Mots-clés droit social

LicenciementRupture conventionnelleContrat de travailSalaire / rémunérationPrimes / variableAstreinte / reposProcédure prud'homale

Synthèse

Juridiction
Cour d'appel
Chambre
7ème Ch Prud'homale
Date
18/04/2024
Numéro d'affaire
23/04092

Résumé

7ème Ch Prud'homale ARRÊT N°121/2024 N° RG 23/04092 - N° Portalis DBVL-V-B7H-T5KI SDMI C/ M. [P] [F] Copie exécutoire délivrée le :18/04/2024 à : Me LHERMITTE…

Texte de la décision

7ème Ch Prud'homale ARRÊT N°121/2024 N° RG 23/04092 - N° Portalis DBVL-V-B7H-T5KI SDMI C/ M. [P] [F] Copie exécutoire délivrée le :18/04/2024 à : Me LHERMITTE Me BIHAN COUR D'APPEL DE RENNES ARRÊT DU 18 AVRIL 2024 COMPOSITION DE LA COUR LORS DU DÉLIBÉRÉ : Président : Monsieur Hervé BALLEREAU, Président de chambre, Assesseur : Madame Isabelle CHARPENTIER, Conseillère, Assesseur : Monsieur Bruno GUINET, Conseiller, GREFFIER : Madame Françoise DELAUNAY, lors des débats et lors du prononcé DÉBATS : A l'audience publique du 13 Février 2024 devant Monsieur Hervé BALLEREAU, magistrat rapporteur, tenant seul l'audience, sans opposition des représentants des parties et qui a rendu compte au délibéré collégial En présence de Monsieur [R] [A], médiateur judiciaire ARRÊT : Contradictoire, prononcé publiquement le 18 Avril 2024 par mise à disposition au greffe comme indiqué à l'issue des débats **** APPELANTE : SDMI -SOCIETE DE DIFFUSION DE MAISONS INDIVIDUELLES (MAISONS SOCOREN) Prise en la personne de ses représentants légaux, domiciliés en cette qualité audit siège [Adresse 5] [Adresse 5] [Localité 3] Représentée par Me Christelle VERDIER de la SARL TGS FRANCE AVOCATS, Plaidant, avocat au barreau de NANTES substituée par Me BRECHET, avocat au barreau de NANTES Représentée par Me Christophe LHERMITTE de la SELEURL GAUVAIN, DEMIDOFF & LHERMITTE,Postulant, avocat au barreau de RENNES INTIMÉ : Monsieur [P] [F] né le 11 Octobre 1982 à [Localité 4] [Adresse 1] [Localité 2] Comparant en personne, assisté de Me Gwendal BIHAN de la SELARL ARVOR AVOCATS ASSOCIÉS, Plaidant/Postulant, avocat au barreau de RENNES EXPOSÉ DU LITIGE La SAS Société de diffusion de maisons individuelles (SDMI) est spécialisée dans la construction de maisons individuelles.

Elle applique l'accord national interprofessionnel des VRP du 3 octobre 1975.
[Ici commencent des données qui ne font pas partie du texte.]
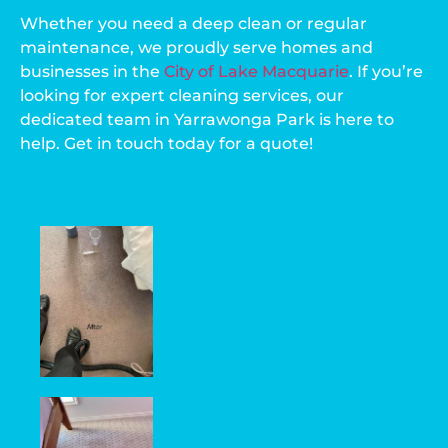
Whether you need a deep clean or regular
maintenance, we proudly serve homes and
businesses in the
City of Lake Macquarie
. If you’re
looking for expert cleaning services, our
dedicated team in Yarrawonga Park is here to
help. Get in touch today for a quote!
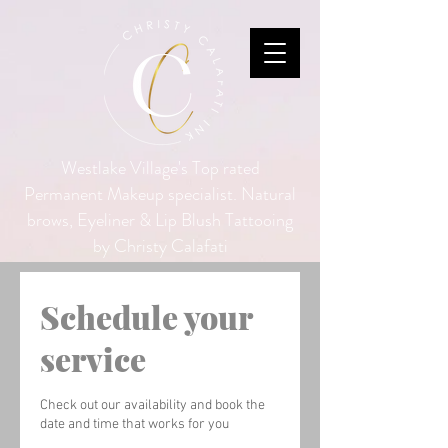
Westlake Village's Top rated
Permanent Makeup specialist. Natural
brows, Eyeliner & Lip Blush Tattooing
by Christy Calafati
Schedule your
service
Check out our availability and book the
date and time that works for you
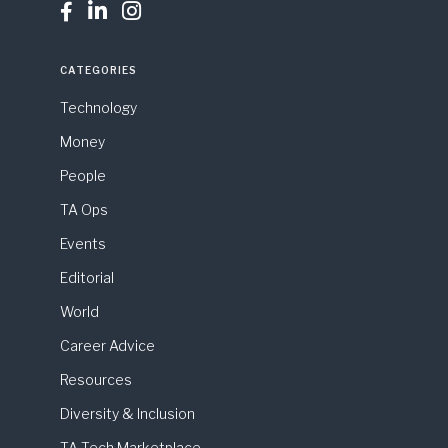



CATEGORIES
Technology
Money
People
TA Ops
Events
Editorial
World
Career Advice
Resources
Diversity & Inclusion
TA Tech Marketplace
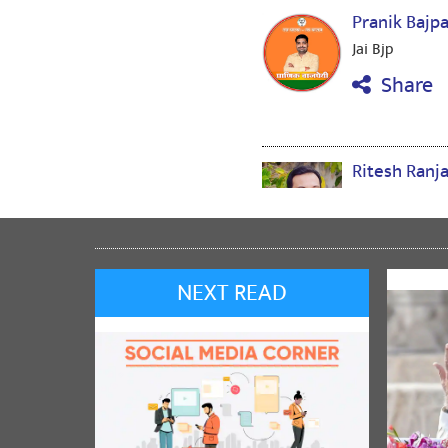
Pranik Bajp
Jai Bjp
Share
Ritesh Ranj
Jai Bjp
Share
NEXT READ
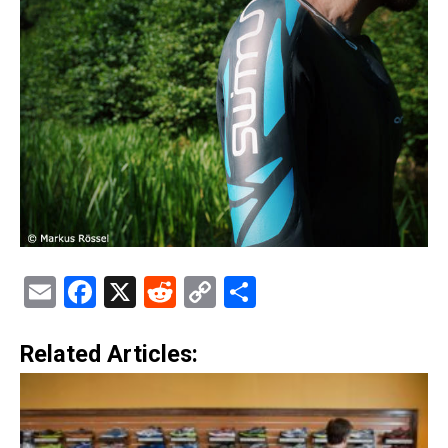
Email
Facebook
X
Reddit
Copy
Share
Link
Related Articles:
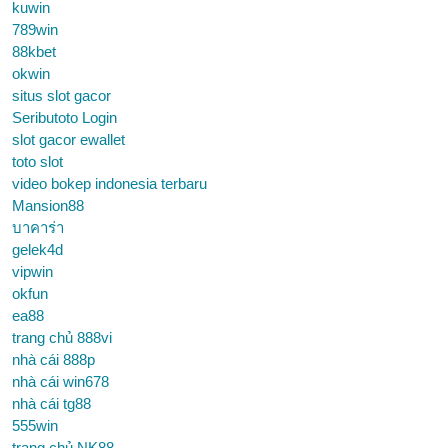
kuwin
789win
88kbet
okwin
situs slot gacor
Seributoto Login
slot gacor ewallet
toto slot
video bokep indonesia terbaru
Mansion88
บาคาร่า
gelek4d
vipwin
okfun
ea88
trang chủ 888vi
nhà cái 888p
nhà cái win678
nhà cái tg88
555win
trang chủ NK88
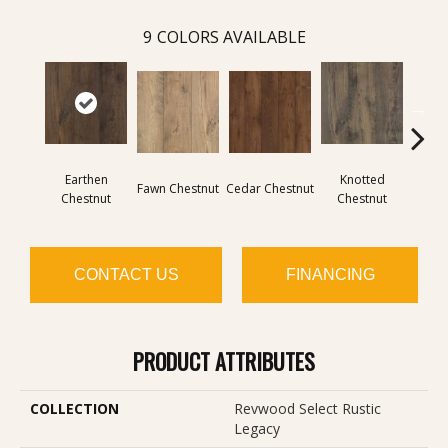
9
COLORS AVAILABLE
Earthen
Knotted
Fawn Chestnut
Cedar Chestnut
Sandca
Chestnut
Chestnut
CONTACT US
FINANCING
PRODUCT ATTRIBUTES
COLLECTION
Revwood Select Rustic
Legacy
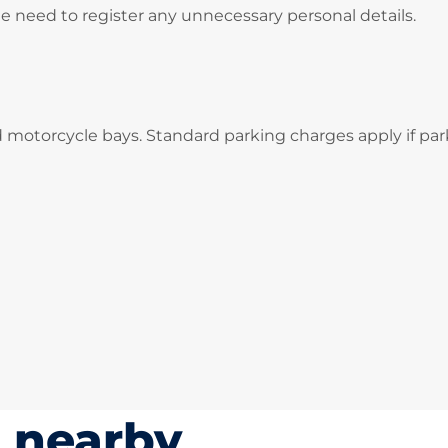
he need to register any unnecessary personal details.
d motorcycle bays. Standard parking charges apply if par
s nearby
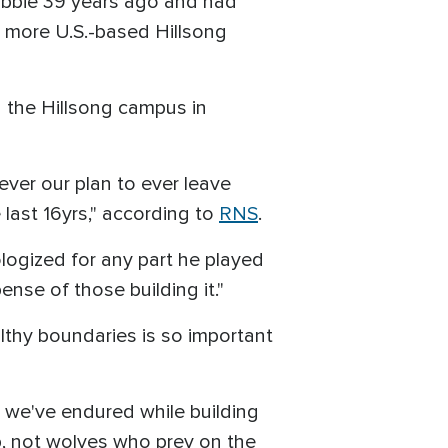
bbie 39 years ago and had
 more U.S.-based Hillsong
 the Hillsong campus in
ver our plan to ever leave
e last 16yrs," according to
RNS
.
ologized for any part he played
ense of those building it."
althy boundaries is so important
n we've endured while building
, not wolves who prey on the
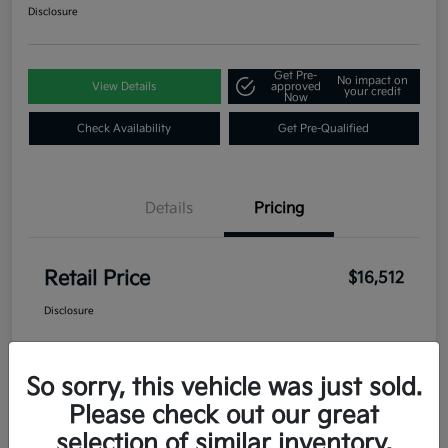
Disclosure
Get Pre-
No impact on
View Details
approved
your credit
Now
Check Availability
Get Pre-Qualified
Details
Pricing
Retail Price
$16,512
Disclosure
So sorry, this vehicle was just sold.
Please check out our great
selection of similar inventory.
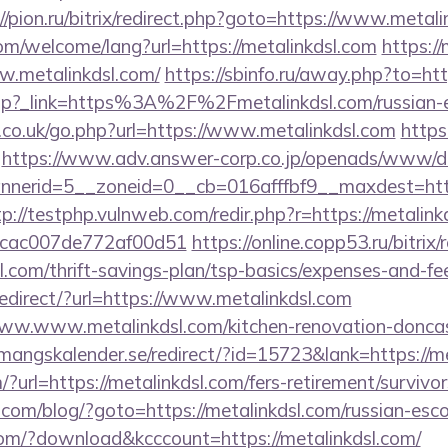
//pion.ru/bitrix/redirect.php?goto=https://www.metali
m/welcome/lang?url=https://metalinkdsl.com
https:/
w.metalinkdsl.com/
https://sbinfo.ru/away.php?to=htt
dir.php?_link=https%3A%2F%2Fmetalinkdsl.com/russia
.co.uk/go.php?url=https://www.metalinkdsl.com
https
https://www.adv.answer-corp.co.jp/openads/www/de
erid=5__zoneid=0__cb=016afffbf9__maxdest=https:
tp://testphp.vulnweb.com/redir.php?r=https://metalink
07cac007de772af00d51
https://online.copp53.ru/bitrix/
l.com/thrift-savings-plan/tsp-basics/expenses-and-fe
edirect/?url=https://www.metalinkdsl.com
/www.www.metalinkdsl.com/kitchen-renovation-doncas
emangskalender.se/redirect/?id=15723&lank=https://m
?url=https://metalinkdsl.com/fers-retirement/survivor
m/blog/?goto=https://metalinkdsl.com/russian-esco
.com/?download&kcccount=https://metalinkdsl.com/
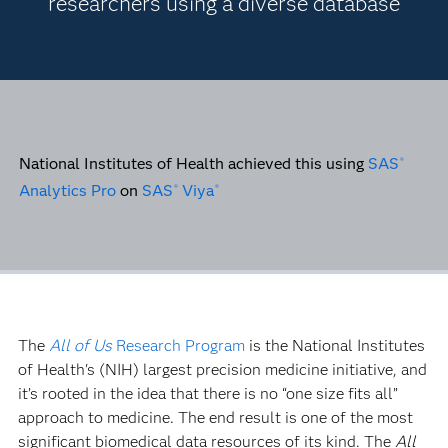
researchers using a diverse database
National Institutes of Health achieved this using
SAS
®
Analytics Pro
on
SAS
Viya
®
®
The
All of Us
Research Program
is the National Institutes
of Health's (NIH) largest precision medicine initiative, and
it’s rooted in the idea that there is no “one size fits all”
approach to medicine. The end result is one of the most
significant biomedical data resources of its kind. The
All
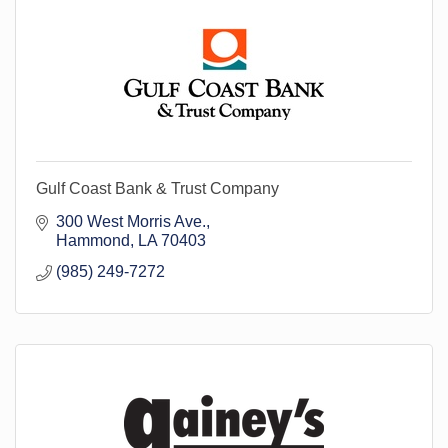
Gulf Coast Bank & Trust Company
300 West Morris Ave.
Hammond
LA
70403
(985) 249-7272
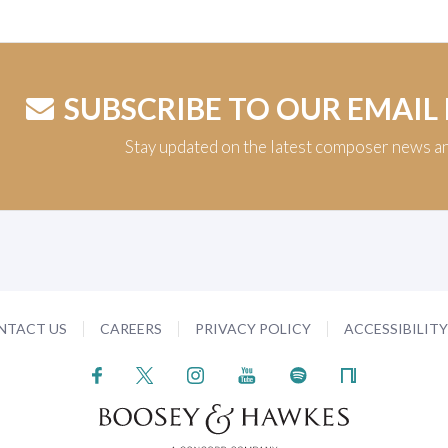
SUBSCRIBE TO OUR EMAIL
Stay updated on the latest composer news a
NTACT US
CAREERS
PRIVACY POLICY
ACCESSIBILIT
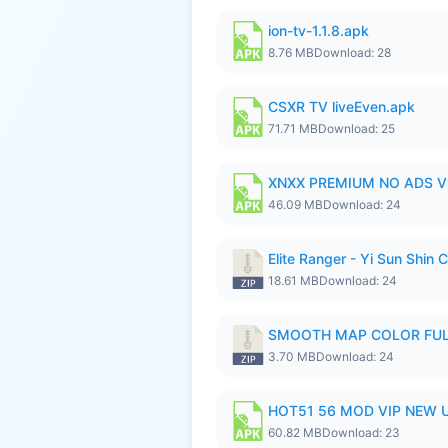
ion-tv-1.1.8.apk
8.76 MB
Download: 28
CSXR TV liveEven.apk
71.71 MB
Download: 25
XNXX PREMIUM NO ADS V1
46.09 MB
Download: 24
Elite Ranger - Yi Sun Sh
18.61 MB
Download: 24
SMOOTH MAP COLOR FULL
3.70 MB
Download: 24
HOT51 56 MOD VIP NEW U
60.82 MB
Download: 23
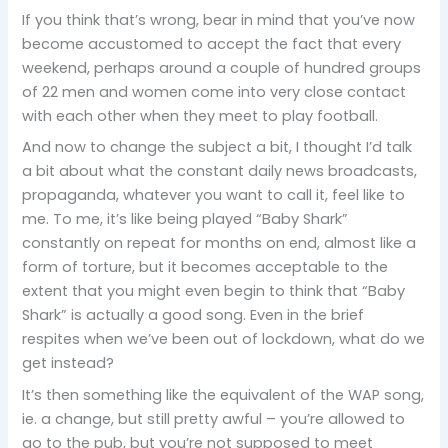
If you think that’s wrong, bear in mind that you’ve now
become accustomed to accept the fact that every
weekend, perhaps around a couple of hundred groups
of 22 men and women come into very close contact
with each other when they meet to play football.
And now to change the subject a bit, I thought I’d talk
a bit about what the constant daily news broadcasts,
propaganda, whatever you want to call it, feel like to
me. To me, it’s like being played “Baby Shark”
constantly on repeat for months on end, almost like a
form of torture, but it becomes acceptable to the
extent that you might even begin to think that “Baby
Shark” is actually a good song. Even in the brief
respites when we’ve been out of lockdown, what do we
get instead?
It’s then something like the equivalent of the WAP song,
ie. a change, but still pretty awful – you’re allowed to
go to the pub, but you’re not supposed to meet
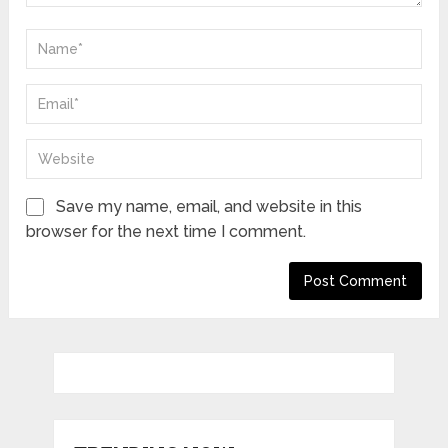
Save my name, email, and website in this
browser for the next time I comment.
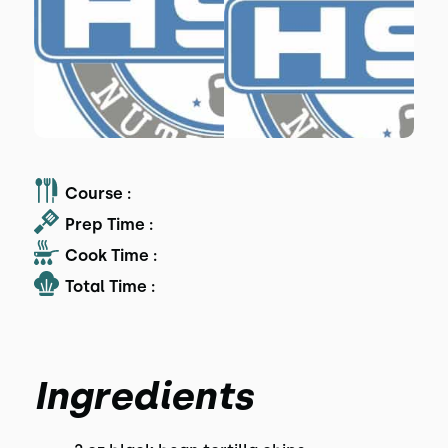
Course :
Prep Time :
Cook Time :
Total Time :
Ingredients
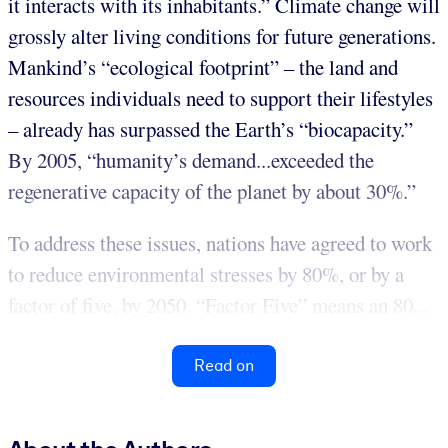
it interacts with its inhabitants.” Climate change will
grossly alter living conditions for future generations.
Mankind’s “ecological footprint” – the land and
resources individuals need to support their lifestyles
– already has surpassed the Earth’s “biocapacity.”
By 2005, “humanity’s demand...exceeded the
regenerative capacity of the planet by about 30%.”
To address these issues, nations have agreed to work
to reduce environmental stresses by 80%, or by a
factor of five, by 2050. “Factor Five” means an 80...
Read on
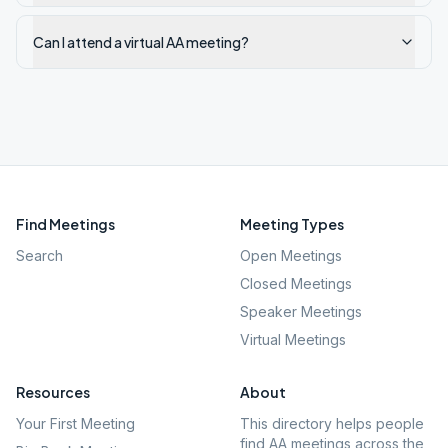
Can I attend a virtual AA meeting?
Find Meetings
Meeting Types
Search
Open Meetings
Closed Meetings
Speaker Meetings
Virtual Meetings
Resources
About
Your First Meeting
This directory helps people
find AA meetings across the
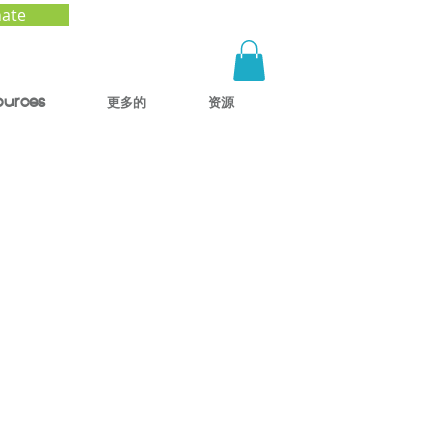
ate
ources
更多的
资源
e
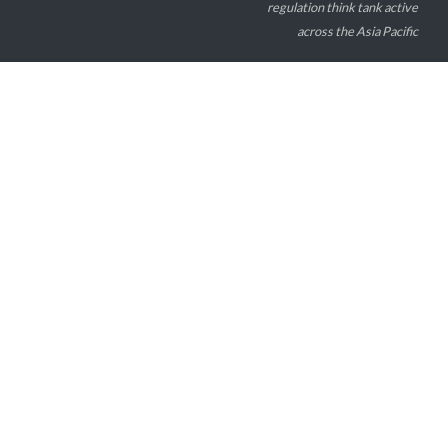
regulation think tank active
across the Asia Pacific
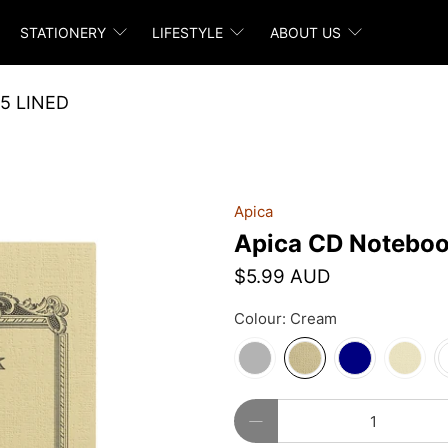
STATIONERY
LIFESTYLE
ABOUT US
5 LINED
Apica
Apica CD Noteboo
$5.99 AUD
Colour:
Cream
Qty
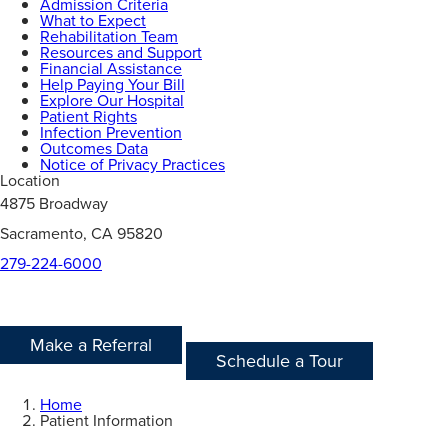
Admission Criteria
What to Expect
Rehabilitation Team
Resources and Support
Financial Assistance
Help Paying Your Bill
Explore Our Hospital
Patient Rights
Infection Prevention
Outcomes Data
Notice of Privacy Practices
Location
4875 Broadway
Sacramento, CA 95820
279-224-6000
Make a Referral
Schedule a Tour
Home
Patient Information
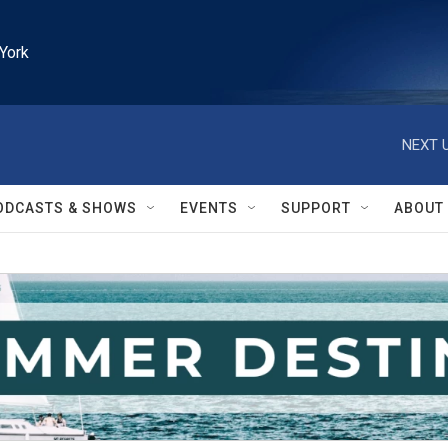
York
NEXT U
ODCASTS & SHOWS
EVENTS
SUPPORT
ABOUT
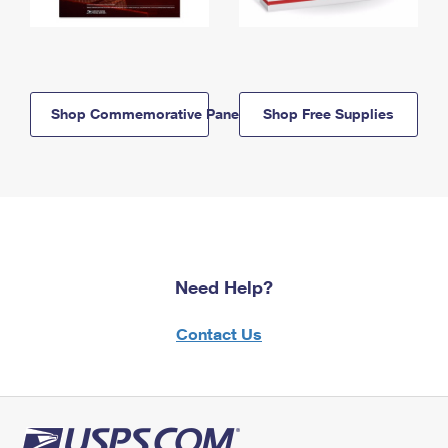
Shop Commemorative Panels
Shop Free Supplies
Need Help?
Contact Us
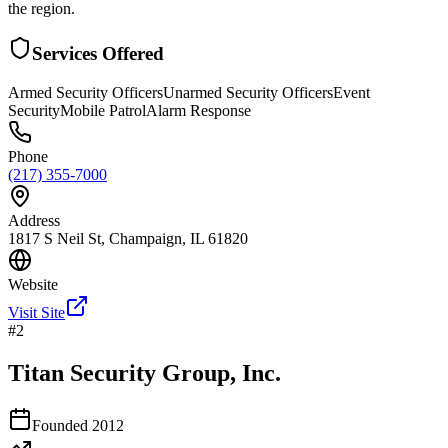
the region.
Services Offered
Armed Security Officers
Unarmed Security Officers
Event
Security
Mobile Patrol
Alarm Response
Phone
(217) 355-7000
Address
1817 S Neil St, Champaign, IL 61820
Website
Visit Site
#
2
Titan Security Group, Inc.
Founded
2012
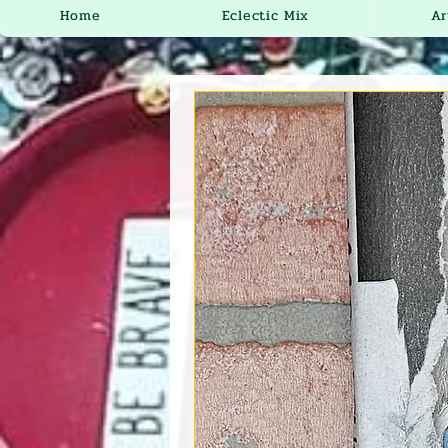
Home
Eclectic Mix
Ar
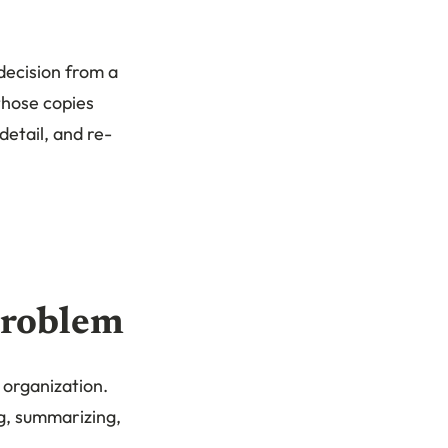
decision from a
 those copies
etail, and re-
problem
 organization.
ng, summarizing,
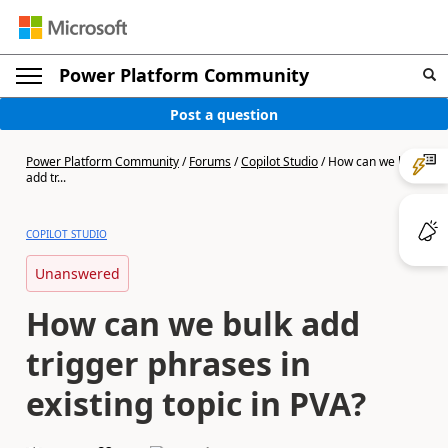
Power Platform Community
Post a question
Power Platform Community
/
Forums
/
Copilot Studio
/
How can we bulk
add tr...
COPILOT STUDIO
Unanswered
How can we bulk add
trigger phrases in
existing topic in PVA?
Le 26 octobre 2021, M. [P] [F] était engagé en qualité de représentant en contrat à durée indéterminée par la SDMI ayant pour nom commercial 'Maisons Socoren'.

Sa rémunération comportait une part fixe et une part variable selon les commissions sur les maisons vendues et les sur-commissions en rapport avec l'objectif du nombre de ventes.

Le 16 novembre 2022, les parties signaient une rupture conventionnelle.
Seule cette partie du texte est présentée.